▶ **Exercise inputs**
=======
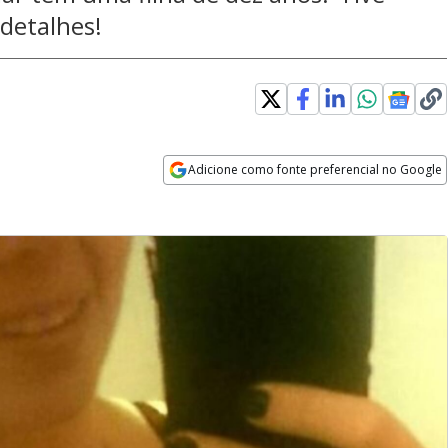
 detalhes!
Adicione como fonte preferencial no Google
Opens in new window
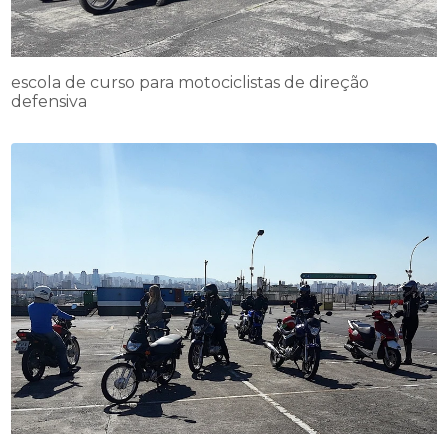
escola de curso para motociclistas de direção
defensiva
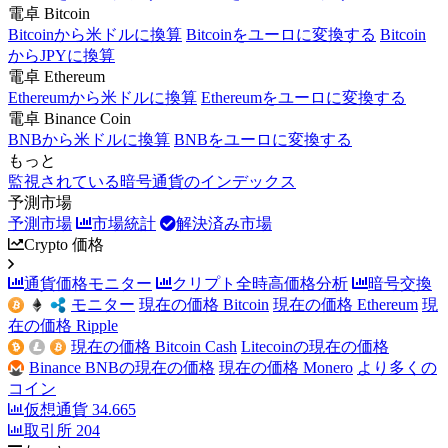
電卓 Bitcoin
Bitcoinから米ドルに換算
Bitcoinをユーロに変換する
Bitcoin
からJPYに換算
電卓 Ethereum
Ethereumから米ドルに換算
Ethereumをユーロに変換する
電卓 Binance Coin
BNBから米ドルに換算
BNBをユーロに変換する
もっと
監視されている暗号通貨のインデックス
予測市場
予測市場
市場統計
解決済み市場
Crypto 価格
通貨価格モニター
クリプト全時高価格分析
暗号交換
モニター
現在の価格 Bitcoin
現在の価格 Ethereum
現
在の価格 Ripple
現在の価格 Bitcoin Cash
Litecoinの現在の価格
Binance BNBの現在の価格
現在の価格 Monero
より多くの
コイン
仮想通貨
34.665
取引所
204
=======
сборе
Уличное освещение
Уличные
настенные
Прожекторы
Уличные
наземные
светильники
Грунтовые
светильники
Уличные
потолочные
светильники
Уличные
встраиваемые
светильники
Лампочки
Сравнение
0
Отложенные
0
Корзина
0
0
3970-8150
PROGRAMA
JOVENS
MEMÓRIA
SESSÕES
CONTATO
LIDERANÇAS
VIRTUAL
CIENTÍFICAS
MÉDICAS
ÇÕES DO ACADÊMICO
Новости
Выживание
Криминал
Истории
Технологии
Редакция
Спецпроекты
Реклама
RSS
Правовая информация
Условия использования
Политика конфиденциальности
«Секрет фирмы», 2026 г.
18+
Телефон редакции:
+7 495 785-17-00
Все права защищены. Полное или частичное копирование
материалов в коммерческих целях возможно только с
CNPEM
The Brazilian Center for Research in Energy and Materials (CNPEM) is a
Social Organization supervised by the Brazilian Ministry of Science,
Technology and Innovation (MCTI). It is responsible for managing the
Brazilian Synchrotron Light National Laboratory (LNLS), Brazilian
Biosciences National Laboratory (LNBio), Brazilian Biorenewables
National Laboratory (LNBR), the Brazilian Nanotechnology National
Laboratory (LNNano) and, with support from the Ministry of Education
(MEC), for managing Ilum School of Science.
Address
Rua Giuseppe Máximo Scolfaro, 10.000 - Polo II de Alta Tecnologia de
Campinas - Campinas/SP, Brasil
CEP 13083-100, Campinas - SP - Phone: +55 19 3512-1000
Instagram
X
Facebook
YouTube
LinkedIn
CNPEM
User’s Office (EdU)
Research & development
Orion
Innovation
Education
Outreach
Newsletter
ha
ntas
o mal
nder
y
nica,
=======
Which lines above contain the word "Research"? Copy each one.

▶ **Result**
The Brazilian Center for Research in Energy and Materials (CNPEM) is a
Research & development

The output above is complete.